Месяц вышел из-за туч. В левой стороне виднелся пологий освещенный скат и противоположный черный бугор, казавшийся крутым, как стена. На бугре этом было белое пятно, которого никак не мог понять Ростов: поляна ли это в лесу, освещенная месяцем, или оставшийся снег, или белые дома? Ему показалось даже, что по этому белому пятну зашевелилось что-то. Но месяц опять зашел. «Выстрелит оттуда кто-нибудь и убьет. Напрасно я поехал, — думал Ростов. — Убьют, черт возьми, не нынче, так завтра, все равно. Только бы заснуть, да государя увидать. Должно быть, снег — это пятно — une tache, tache, — думал Ростов. — Вот тебе и не таш. Наташа, сестра, черные глаза. На… ташка… Вот удивится, когда я ей скажу, как увидал я государя! Наташка… ташку возьми. Нихт ферштейн, немец, да». И он, опустившись головой до гривы лошади, поднялся. «Да, бишь, что я думал? — не забыть. Убьют завтра, нет, не то, это после. Да. На ташку наступить, наступить. Тупить нас — кого? Гусаров. А убьют все равно. А гусары и усы. По Тверской ехал этот гусар с усами, еще я подумал об нем, против самого Гурьева дома… Старик Гурьев. Неужели я буду старик, — гадко, гадко, старик, старик, старичок… А тут и молодого убьют все равно. Только бы государь за это не разлюбил. Да все это пустяки. Главное теперь — государь тут. Как он на меня смотрел, и хотелось ему что-то сказать, да он не смел… Нет, это я не смел. Жалко, что убьют.

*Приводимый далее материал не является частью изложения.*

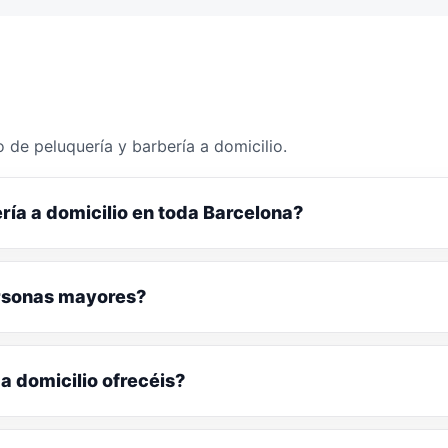
 de peluquería y barbería a domicilio.
ría a domicilio en toda Barcelona?
ersonas mayores?
a domicilio ofrecéis?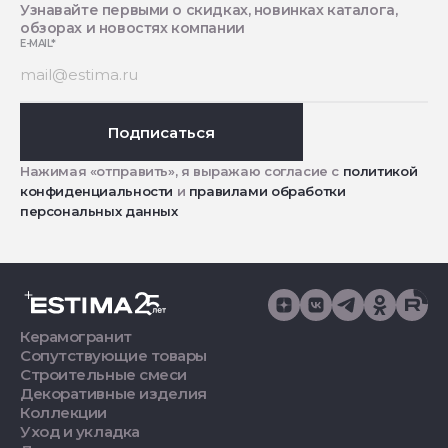
Узнавайте первыми о скидках, новинках каталога,
обзорах и новостях компании
E-MAIL
*
Подписаться
Нажимая «отправить», я выражаю согласие с
политикой
конфиденциальности
и
правилами обработки
персональных данных
Керамогранит
Сопутствующие товары
Строительные смеси
Декоративные изделия
Коллекции
Уход и укладка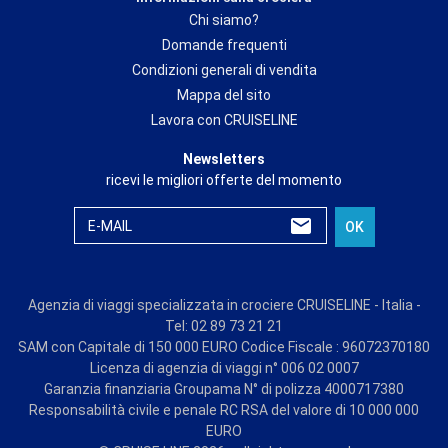
Chi siamo?
Domande frequenti
Condizioni generali di vendita
Mappa del sito
Lavora con CRUISELINE
Newsletters
ricevi le migliori offerte del momento
E-MAIL
OK
Agenzia di viaggi specializzata in crociere CRUISELINE - Italia -
Tel: 02 89 73 21 21
SAM con Capitale di 150 000 EURO Codice Fiscale : 96072370180
Licenza di agenzia di viaggi n° 006 02 0007
Garanzia finanziaria Groupama N° di polizza 4000717380
Responsabilità civile e penale RC RSA del valore di 10 000 000
EURO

Я бы ему все рассказал. Солдаты-то ничего не сказали, только стул сожгли. И правда, все равно убьют. Да это пустяки, и главное — не забывать, что я нужное-то думал. Да. На ташку наступить. Да, да, да. Это хорошо». И он совсем было упал головой на шею лошади. Вдруг ему показалось, что стреляют в него и режут.

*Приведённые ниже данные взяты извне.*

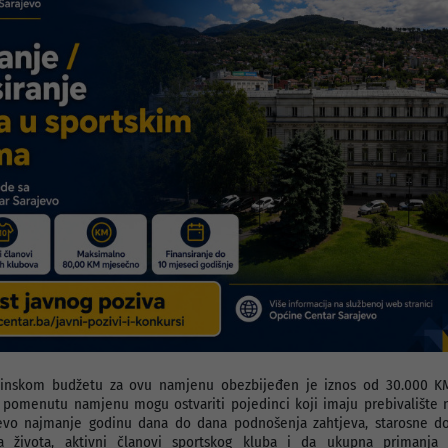
inskom budžetu za ovu namjenu obezbijeđen je iznos od 30.000 KM
a pomenutu namjenu mogu ostvariti pojedinci koji imaju prebivalište 
evo najmanje godinu dana do dana podnošenja zahtjeva, starosne d
a života, aktivni članovi sportskog kluba i da ukupna primanja 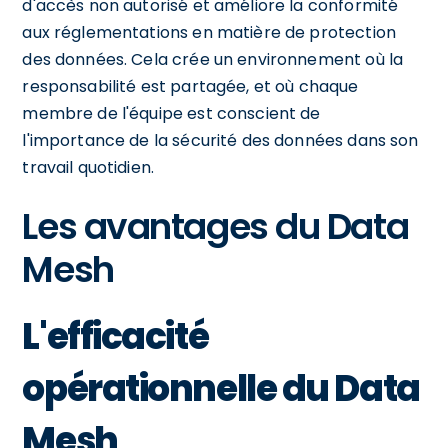
d'accès non autorisé et améliore la conformité
aux réglementations en matière de protection
des données. Cela crée un environnement où la
responsabilité est partagée, et où chaque
membre de l'équipe est conscient de
l'importance de la sécurité des données dans son
travail quotidien.
Les avantages du Data
Mesh
L'efficacité
opérationnelle du Data
Mesh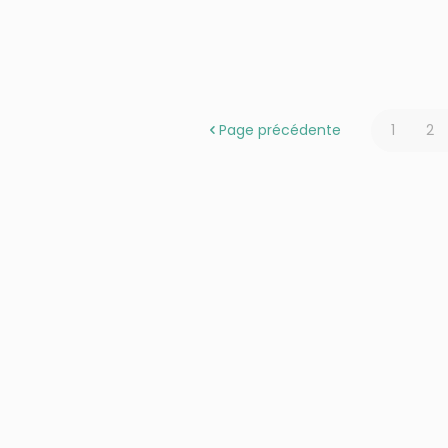
Page précédente
1
2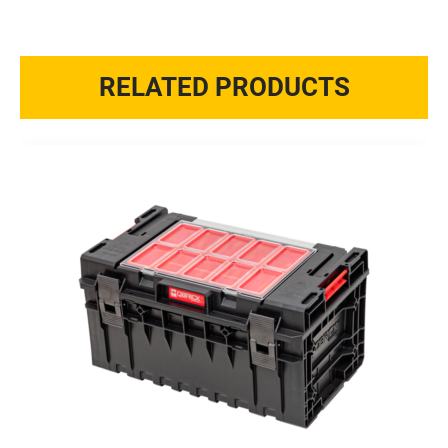
RELATED PRODUCTS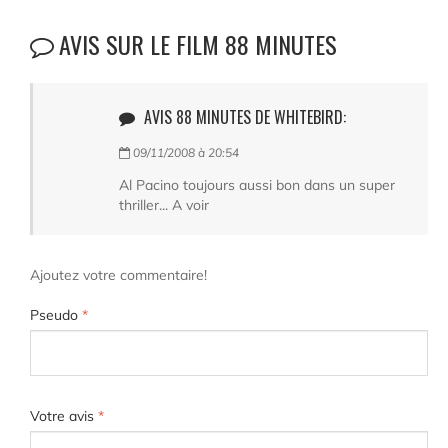
AVIS SUR LE FILM 88 MINUTES
AVIS 88 MINUTES DE WHITEBIRD:
09/11/2008 à 20:54
Al Pacino toujours aussi bon dans un super
thriller... A voir
Ajoutez votre commentaire!
Pseudo
*
Votre avis
*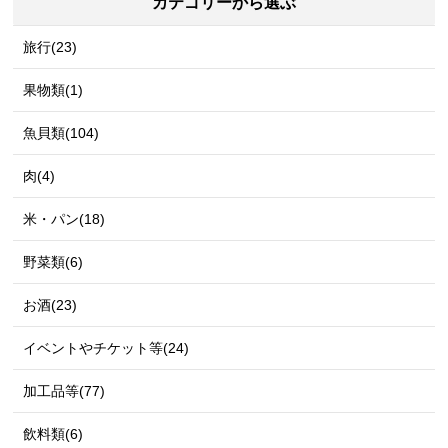
カテゴリーから選ぶ
旅行(23)
果物類(1)
魚貝類(104)
肉(4)
米・パン(18)
野菜類(6)
お酒(23)
イベントやチケット等(24)
加工品等(77)
飲料類(6)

— Что? Что? Что, напали? Руби? Что? — заговорил, очнувшись, Ростов, в то же мгновение, как он открыл глаза, увидав перед собой яркий красный свет, и услыхал протяжные крики тысячи голосов, как ему показалось в первую минуту, в десяти шагах от него со стороны неприятеля.
— Должно, он куражится, — проговорили солдаты, указывая влево. Далеко, гораздо дальше, чем показалось Ростову в первую минуту, он увидал на том самом месте, где ему казалось прежде что-то белое, он увидал распространяющиеся огни все по одной линии и услыхал протяжные далекие крики, вероятно, несколько тысяч голосов французов.
— Ты думаешь, что это такое? — проговорил Ростов, стараясь успокоиться и оборачиваясь к гусару.
— Да так, радуются, ваше благородие.
Огни и крики продолжались с четверть часа.
«Что такое это может быть? — подумал Ростов. — Нападают они, пугают, или уверены, что победили уже кого-нибудь? Странно! Ну, да Бог с ними. Да что, бишь, государь мне говорил? Да, да.
На — ташку нас — тупить».
— Ваше благородие, вот генерал, — сказал гусар.
Ростов очнулся и увидал перед собой Багратиона. Багратион с князем Долгоруким, адъютантами, которые тоже выехали посмотреть на странное явление огней и криков неприятельской армии, и Ростов встретил их на аванпостах и передал бумагу начальнику.
— Поверьте, князь, — говорил Долгорукий, — что это больше ничего как хитрость, он отступил и в арьергарде велел зажечь огни и шуметь, чтобы обмануть нас.
«И что им за дело, — думал Ростов, падая от сна, — все равно».
— Что ж, это может быть, — сказал князь Багратион, — да вот мы сейчас узнаем. — И князь Багратион распорядился послать казачью сотню в объезд, гораздо правее горевших огней. — Ежели шум и огни только в оставленном арьергарде, то это место направо, куда я посылаю казаков, должно быть уже не занято.
Через десять минут ожидания, во время которых все продолжались крики и огни на неприятельской стороне, в тишине ночи из того места направо, куда спустились казаки, послышалось несколько ружейных выстрелов, и казачья сотня, которой велено сейчас же отступить, если она встретит неприятеля, на рысях вышла из-под горы.
— Ого, вот как, — сказал князь Багратион, услыша выстрел, — нет, видно, еще не все ушли, князь. До завтрашнего утра. Завтра все узнаем, — сказал князь Багратион и поехал назад к дому, который он занимал.
«До завтра, завтра, — думал Ростов, следуя за генералами. — Завтра увидим, убьют нас или нет, а нынче спать». — И едва слезши с лошади, он тут же, на крыльце князя Багратиона заснул, не сняв даже фуражки, облокотившись головой на перила.